荒野の我が家に電気が来ました!ビバ通電!
流石にグアダルーペ信仰の総本山なのでほとんどのエクスヴォトにグアダルーペが描かれているが、場所によっては他の聖人が描かれている場合もある。
突然空から黒い塊がやってきた。
嗚呼、あなたは神なのですね!感謝!
手術成功の御礼。
何か一人撃たれて死んでますけど。
このシチュエーションって何でしょう?
ケンカをやめて~二人をとめて~、的なヤツすか?
交通事故は病気の次に多い題材だ。
息子が警察に捕まり拷問を受けましたが、無事帰ってきました。神様ありがとうございます!
エクスヴォトを見ているとメキシコ社会の矛盾や理不尽が見えてくる。
こちらも監獄シリーズ。
夫の帰りを願い祈願しているのだろう。
使徒襲来か?
それなら神様より
人型決戦兵器の出番では?
真面目な教会の博物館なのに結構面白いエクスヴォトが並んでいて見ごたえがあった。
まだまだ展示は続く。
足元から天使の顔が出ている女神の像。
こちらもそう。
絵も。
これなんて14人もいます。
不勉強で申し訳ないが、こういうモチーフがあるんですか?ご存知の方教えてちょ。
こちらの方も二人まとめて踏みつけちゃってます。
仏教の邪鬼とは違う意味合いがあるんだろうなあ、多分。
濃厚なお宝の展示が延々と続く。
この教会がいかにメキシコ人に信仰されているかがイヤというほど判る。
まあ、イヤじゃないんだが。
何か火あぶりにされてる人達。
地獄絵図なのだろうか。
額装された植物文様。
一見、金糸の刺繍かと思ってよく見てみたら…
えええー!
全て奉納されたミラグロでした~!
人々が熱狂する奇跡のマントも凄かったが、個人的にはエクスヴォトの展示の方が遥かに印象的だった。
再び新聖堂前の広場に出る。
そこには
跪いて教会に向かう人達がいた。
これは仏教圏でいえば五体投地のようなもので、本当に真剣な願い事がある方々が行う行為だ。

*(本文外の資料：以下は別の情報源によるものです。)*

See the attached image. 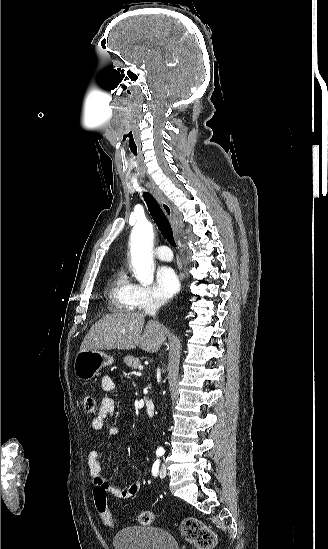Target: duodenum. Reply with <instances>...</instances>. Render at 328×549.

例えば息子が誘拐された、という事例が多いようだが、そのような深刻な事態に会った際に家族はこうしてヒザ歩きで教会に向かうのだ。
この行為をどこから始めたのかは定かではないが、少なくともこの寺院の敷地内だけをヒザ歩きしたのではない事は明らかだ。
なぜなら膝がボッロボロに破けているからだ。
何の願いかはわからねど、願いがかなう事を陰ながら祈ります。
次から次へと参拝客がやって来る。
ここはメキシコだけでなく南米各地から参拝者が来るらしい。
門前には多くの屋台が。
キリストの偉大さを伝える豆本でした。